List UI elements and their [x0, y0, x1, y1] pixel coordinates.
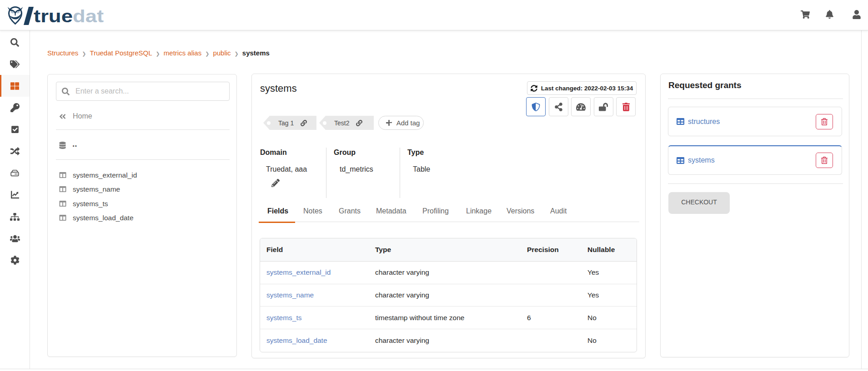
svg-text:true: true [34, 7, 73, 25]
svg-text:dat: dat [73, 7, 104, 25]
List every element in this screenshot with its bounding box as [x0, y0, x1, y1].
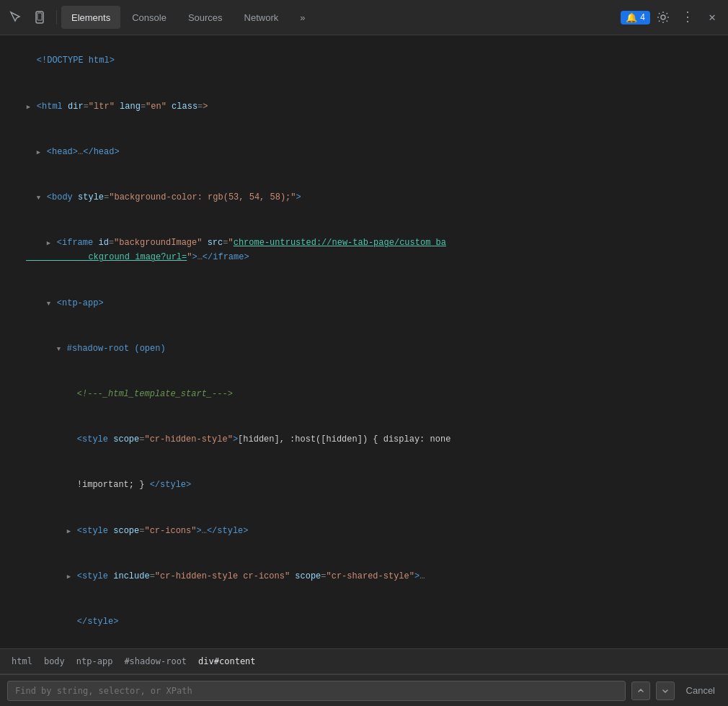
tab-more[interactable]: » — [290, 6, 315, 29]
iframe-line[interactable]: <iframe id="backgroundImage" src="chrome… — [0, 220, 728, 281]
style-close-line[interactable]: </style> — [0, 599, 728, 644]
svg-rect-1 — [37, 13, 42, 20]
style-include-line[interactable]: <style include="cr-hidden-style cr-icons… — [0, 553, 728, 599]
devtools-toolbar: Elements Console Sources Network » 🔔 4 ⋮… — [0, 0, 728, 35]
bell-icon: 🔔 — [626, 12, 637, 23]
toolbar-separator-1 — [56, 10, 57, 24]
find-cancel-button[interactable]: Cancel — [680, 682, 721, 699]
comment-start-line[interactable]: <!---_html_template_start_---> — [0, 372, 728, 417]
html-element-line[interactable]: <html dir="ltr" lang="en" class=> — [0, 84, 728, 129]
find-next-button[interactable] — [656, 682, 675, 700]
find-prev-button[interactable] — [631, 682, 650, 700]
notification-count: 4 — [640, 12, 645, 22]
doctype-line[interactable]: <!DOCTYPE html> — [0, 38, 728, 84]
settings-button[interactable] — [652, 6, 675, 29]
inspect-element-button[interactable] — [4, 6, 27, 29]
head-line[interactable]: <head>…</head> — [0, 129, 728, 174]
style-ntp-app-line[interactable]: <style include="cr-shared-style" scope="… — [0, 645, 728, 648]
breadcrumb-shadow-root[interactable]: #shadow-root — [118, 653, 192, 669]
style-cr-hidden-line[interactable]: <style scope="cr-hidden-style">[hidden],… — [0, 417, 728, 463]
style-important-line[interactable]: !important; } </style> — [0, 463, 728, 508]
breadcrumb-div-content[interactable]: div#content — [192, 653, 261, 669]
find-bar: Cancel — [0, 674, 728, 706]
find-input[interactable] — [7, 681, 626, 701]
tab-elements[interactable]: Elements — [61, 6, 120, 29]
tab-network[interactable]: Network — [234, 6, 289, 29]
tab-console[interactable]: Console — [122, 6, 177, 29]
breadcrumb-body[interactable]: body — [38, 653, 71, 669]
svg-point-2 — [661, 15, 665, 19]
breadcrumb-ntp-app[interactable]: ntp-app — [71, 653, 119, 669]
more-options-button[interactable]: ⋮ — [676, 6, 699, 29]
breadcrumb-html[interactable]: html — [6, 653, 38, 669]
tab-sources[interactable]: Sources — [178, 6, 233, 29]
style-cr-icons-line[interactable]: <style scope="cr-icons">…</style> — [0, 508, 728, 553]
notification-button[interactable]: 🔔 4 — [621, 11, 650, 24]
close-button[interactable]: ✕ — [701, 6, 724, 29]
shadow-root-line[interactable]: #shadow-root (open) — [0, 326, 728, 371]
ntp-app-line[interactable]: <ntp-app> — [0, 280, 728, 326]
device-toolbar-button[interactable] — [29, 6, 52, 29]
breadcrumb-bar: html body ntp-app #shadow-root div#conte… — [0, 648, 728, 674]
elements-panel: <!DOCTYPE html> <html dir="ltr" lang="en… — [0, 35, 728, 648]
body-line[interactable]: <body style="background-color: rgb(53, 5… — [0, 175, 728, 220]
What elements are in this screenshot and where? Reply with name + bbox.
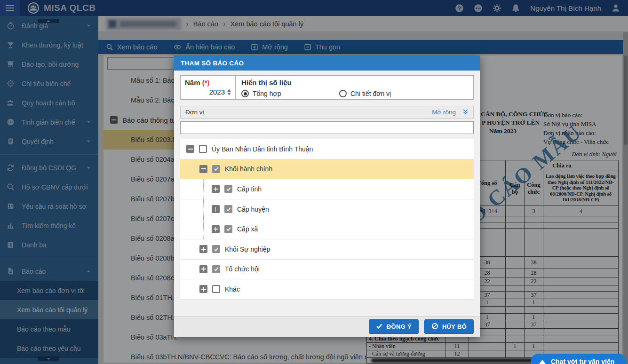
expand-node-icon[interactable] bbox=[212, 205, 220, 213]
expand-node-icon[interactable] bbox=[199, 285, 207, 293]
app-root: MISA QLCB ? Nguyễn Thị Bích Hạnh Đánh gi… bbox=[0, 0, 628, 364]
tree-checkbox[interactable] bbox=[212, 265, 220, 273]
tree-checkbox[interactable] bbox=[224, 205, 232, 213]
cancel-circle-icon bbox=[431, 323, 438, 331]
dialog-body: Năm (*) 2023 Hiển thị số liệu Tổng hợp bbox=[174, 71, 480, 316]
dialog-footer: ĐỒNG Ý HỦY BỎ bbox=[174, 316, 480, 337]
chat-support-button[interactable]: Chat với tư vấn viên bbox=[531, 354, 627, 364]
tree-row[interactable]: Khối Sự nghiệp bbox=[180, 239, 474, 260]
tree-checkbox[interactable] bbox=[212, 165, 220, 173]
cancel-button[interactable]: HỦY BỎ bbox=[424, 319, 474, 334]
expand-node-icon[interactable] bbox=[199, 245, 207, 253]
tree-row[interactable]: Cấp tỉnh bbox=[180, 179, 474, 199]
year-stepper[interactable] bbox=[227, 89, 231, 95]
radio-tong-hop[interactable]: Tổng hợp bbox=[241, 90, 339, 97]
tree-checkbox[interactable] bbox=[212, 285, 220, 293]
chat-arrow-icon bbox=[539, 360, 546, 364]
tree-row[interactable]: Tổ chức hội bbox=[180, 260, 474, 280]
expand-tree-link[interactable]: Mở rộng bbox=[432, 109, 469, 116]
unit-search-input[interactable] bbox=[180, 121, 474, 134]
tree-checkbox[interactable] bbox=[199, 145, 207, 153]
agree-button[interactable]: ĐỒNG Ý bbox=[369, 319, 419, 334]
unit-tree: Ủy Ban Nhân Dân tỉnh Bình ThuậnKhối hành… bbox=[180, 139, 474, 300]
unit-section-label: Đơn vị bbox=[185, 109, 204, 116]
radio-chi-tiet-don-vi[interactable]: Chi tiết đơn vị bbox=[339, 90, 437, 97]
double-chevron-down-icon bbox=[462, 109, 469, 116]
year-label: Năm (*) bbox=[185, 79, 231, 87]
tree-guide-line bbox=[203, 199, 204, 219]
tree-row[interactable]: Khối hành chính bbox=[180, 159, 474, 180]
expand-node-icon[interactable] bbox=[199, 265, 207, 273]
radio-unselected-icon bbox=[339, 90, 347, 97]
tree-guide-line bbox=[203, 219, 204, 239]
tree-checkbox[interactable] bbox=[212, 245, 220, 253]
tree-row[interactable]: Cấp huyện bbox=[180, 199, 474, 220]
display-mode-field: Hiển thị số liệu Tổng hợp Chi tiết đơn v… bbox=[236, 76, 473, 99]
expand-node-icon[interactable] bbox=[212, 225, 220, 233]
radio-selected-icon bbox=[241, 90, 249, 97]
dialog-title: THAM SỐ BÁO CÁO bbox=[174, 55, 480, 71]
expand-node-icon[interactable] bbox=[212, 185, 220, 193]
collapse-node-icon[interactable] bbox=[186, 145, 194, 153]
unit-section-header: Đơn vị Mở rộng bbox=[180, 106, 474, 119]
tree-guide-line bbox=[203, 179, 204, 199]
tree-checkbox[interactable] bbox=[224, 185, 232, 193]
params-box: Năm (*) 2023 Hiển thị số liệu Tổng hợp bbox=[180, 75, 474, 100]
year-input[interactable]: 2023 bbox=[209, 88, 225, 96]
tree-row[interactable]: Khác bbox=[180, 279, 474, 300]
tree-row[interactable]: Cấp xã bbox=[180, 219, 474, 239]
tree-checkbox[interactable] bbox=[224, 225, 232, 233]
year-field: Năm (*) 2023 bbox=[181, 76, 236, 99]
report-params-dialog: THAM SỐ BÁO CÁO Năm (*) 2023 Hiển thị số… bbox=[174, 55, 480, 337]
display-mode-label: Hiển thị số liệu bbox=[241, 79, 468, 87]
tree-row[interactable]: Ủy Ban Nhân Dân tỉnh Bình Thuận bbox=[180, 139, 474, 159]
collapse-node-icon[interactable] bbox=[199, 165, 207, 173]
check-icon bbox=[376, 323, 383, 331]
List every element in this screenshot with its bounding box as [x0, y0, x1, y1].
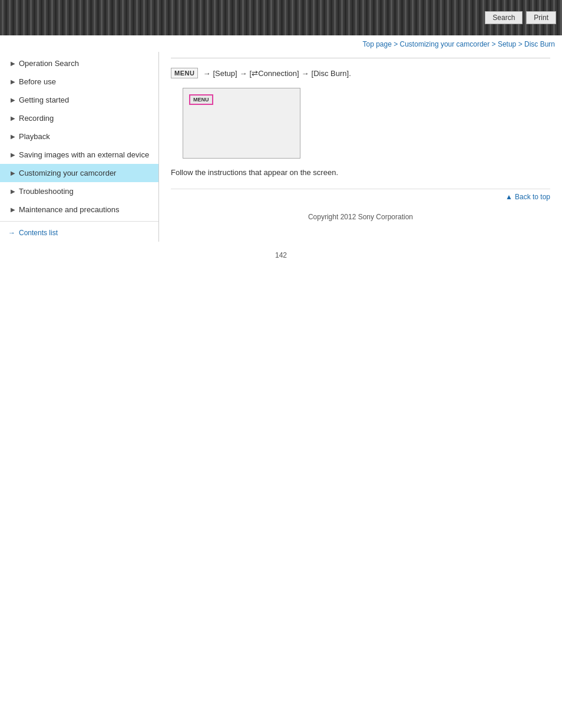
◇ ◇ ◇
■ Exercise: Copy out all the data exactly; skip the pictures.

■ Answer for this exercise:
List UI elements and their [x0, y0, x1, y1] pixel coordinates.
svg-text:true: true [34, 7, 73, 25]
svg-text:dat: dat [73, 7, 104, 25]
List every element in this screenshot with its bounding box as [x0, y0, x1, y1].
tab-more[interactable]: » — [290, 6, 315, 29]
iframe-line[interactable]: <iframe id="backgroundImage" src="chrome… — [0, 220, 728, 281]
style-close-line[interactable]: </style> — [0, 599, 728, 644]
svg-rect-1 — [37, 13, 42, 20]
style-include-line[interactable]: <style include="cr-hidden-style cr-icons… — [0, 553, 728, 599]
devtools-toolbar: Elements Console Sources Network » 🔔 4 ⋮… — [0, 0, 728, 35]
bell-icon: 🔔 — [626, 12, 637, 23]
toolbar-separator-1 — [56, 10, 57, 24]
find-cancel-button[interactable]: Cancel — [680, 682, 721, 699]
comment-start-line[interactable]: <!---_html_template_start_---> — [0, 372, 728, 417]
html-element-line[interactable]: <html dir="ltr" lang="en" class=> — [0, 84, 728, 129]
find-next-button[interactable] — [656, 682, 675, 700]
find-prev-button[interactable] — [631, 682, 650, 700]
notification-count: 4 — [640, 12, 645, 22]
doctype-line[interactable]: <!DOCTYPE html> — [0, 38, 728, 84]
settings-button[interactable] — [652, 6, 675, 29]
inspect-element-button[interactable] — [4, 6, 27, 29]
head-line[interactable]: <head>…</head> — [0, 129, 728, 174]
style-ntp-app-line[interactable]: <style include="cr-shared-style" scope="… — [0, 645, 728, 648]
breadcrumb-shadow-root[interactable]: #shadow-root — [118, 653, 192, 669]
style-cr-hidden-line[interactable]: <style scope="cr-hidden-style">[hidden],… — [0, 417, 728, 463]
style-important-line[interactable]: !important; } </style> — [0, 463, 728, 508]
breadcrumb-div-content[interactable]: div#content — [192, 653, 261, 669]
find-bar: Cancel — [0, 674, 728, 706]
find-input[interactable] — [7, 681, 626, 701]
tab-elements[interactable]: Elements — [61, 6, 120, 29]
tab-network[interactable]: Network — [234, 6, 289, 29]
tab-console[interactable]: Console — [122, 6, 177, 29]
breadcrumb-body[interactable]: body — [38, 653, 71, 669]
svg-point-2 — [661, 15, 665, 19]
breadcrumb-ntp-app[interactable]: ntp-app — [71, 653, 119, 669]
more-options-button[interactable]: ⋮ — [676, 6, 699, 29]
breadcrumb-html[interactable]: html — [6, 653, 38, 669]
tab-sources[interactable]: Sources — [178, 6, 233, 29]
style-cr-icons-line[interactable]: <style scope="cr-icons">…</style> — [0, 508, 728, 553]
notification-button[interactable]: 🔔 4 — [621, 11, 650, 24]
close-button[interactable]: ✕ — [701, 6, 724, 29]
shadow-root-line[interactable]: #shadow-root (open) — [0, 326, 728, 371]
ntp-app-line[interactable]: <ntp-app> — [0, 280, 728, 326]
device-toolbar-button[interactable] — [29, 6, 52, 29]
breadcrumb-bar: html body ntp-app #shadow-root div#conte… — [0, 648, 728, 674]
elements-panel: <!DOCTYPE html> <html dir="ltr" lang="en… — [0, 35, 728, 648]
body-line[interactable]: <body style="background-color: rgb(53, 5… — [0, 175, 728, 220]
What elements are in this screenshot and where? Reply with name + bbox.
expand-node-icon[interactable] bbox=[212, 205, 220, 213]
expand-node-icon[interactable] bbox=[199, 285, 207, 293]
app-root: MISA QLCB ? Nguyễn Thị Bích Hạnh Đánh gi… bbox=[0, 0, 628, 364]
tree-checkbox[interactable] bbox=[212, 265, 220, 273]
tree-checkbox[interactable] bbox=[224, 205, 232, 213]
cancel-circle-icon bbox=[431, 323, 438, 331]
dialog-body: Năm (*) 2023 Hiển thị số liệu Tổng hợp bbox=[174, 71, 480, 316]
dialog-footer: ĐỒNG Ý HỦY BỎ bbox=[174, 316, 480, 337]
chat-support-button[interactable]: Chat với tư vấn viên bbox=[531, 354, 627, 364]
tree-row[interactable]: Khối Sự nghiệp bbox=[180, 239, 474, 260]
tree-checkbox[interactable] bbox=[212, 165, 220, 173]
cancel-button[interactable]: HỦY BỎ bbox=[424, 319, 474, 334]
expand-node-icon[interactable] bbox=[199, 245, 207, 253]
tree-row[interactable]: Cấp tỉnh bbox=[180, 179, 474, 199]
year-stepper[interactable] bbox=[227, 89, 231, 95]
radio-tong-hop[interactable]: Tổng hợp bbox=[241, 90, 339, 97]
tree-checkbox[interactable] bbox=[212, 285, 220, 293]
chat-arrow-icon bbox=[539, 360, 546, 364]
tree-row[interactable]: Tổ chức hội bbox=[180, 260, 474, 280]
expand-tree-link[interactable]: Mở rộng bbox=[432, 109, 469, 116]
unit-search-input[interactable] bbox=[180, 121, 474, 134]
tree-checkbox[interactable] bbox=[199, 145, 207, 153]
agree-button[interactable]: ĐỒNG Ý bbox=[369, 319, 419, 334]
unit-tree: Ủy Ban Nhân Dân tỉnh Bình ThuậnKhối hành… bbox=[180, 139, 474, 300]
unit-section-label: Đơn vị bbox=[185, 109, 204, 116]
radio-chi-tiet-don-vi[interactable]: Chi tiết đơn vị bbox=[339, 90, 437, 97]
double-chevron-down-icon bbox=[462, 109, 469, 116]
year-label: Năm (*) bbox=[185, 79, 231, 87]
tree-guide-line bbox=[203, 199, 204, 219]
tree-row[interactable]: Khối hành chính bbox=[180, 159, 474, 180]
expand-node-icon[interactable] bbox=[199, 265, 207, 273]
radio-unselected-icon bbox=[339, 90, 347, 97]
tree-guide-line bbox=[203, 219, 204, 239]
tree-checkbox[interactable] bbox=[212, 245, 220, 253]
tree-row[interactable]: Cấp huyện bbox=[180, 199, 474, 220]
display-mode-field: Hiển thị số liệu Tổng hợp Chi tiết đơn v… bbox=[236, 76, 473, 99]
expand-node-icon[interactable] bbox=[212, 225, 220, 233]
radio-selected-icon bbox=[241, 90, 249, 97]
dialog-title: THAM SỐ BÁO CÁO bbox=[174, 55, 480, 71]
expand-node-icon[interactable] bbox=[212, 185, 220, 193]
collapse-node-icon[interactable] bbox=[186, 145, 194, 153]
unit-section-header: Đơn vị Mở rộng bbox=[180, 106, 474, 119]
tree-guide-line bbox=[203, 179, 204, 199]
tree-checkbox[interactable] bbox=[224, 185, 232, 193]
params-box: Năm (*) 2023 Hiển thị số liệu Tổng hợp bbox=[180, 75, 474, 100]
year-input[interactable]: 2023 bbox=[209, 88, 225, 96]
tree-row[interactable]: Khác bbox=[180, 279, 474, 300]
tree-row[interactable]: Cấp xã bbox=[180, 219, 474, 239]
tree-checkbox[interactable] bbox=[224, 225, 232, 233]
year-field: Năm (*) 2023 bbox=[181, 76, 236, 99]
report-params-dialog: THAM SỐ BÁO CÁO Năm (*) 2023 Hiển thị số… bbox=[174, 55, 480, 337]
display-mode-label: Hiển thị số liệu bbox=[241, 79, 468, 87]
tree-row[interactable]: Ủy Ban Nhân Dân tỉnh Bình Thuận bbox=[180, 139, 474, 159]
collapse-node-icon[interactable] bbox=[199, 165, 207, 173]
check-icon bbox=[376, 323, 383, 331]
List every element in this screenshot with its bounding box as [x0, y0, x1, y1].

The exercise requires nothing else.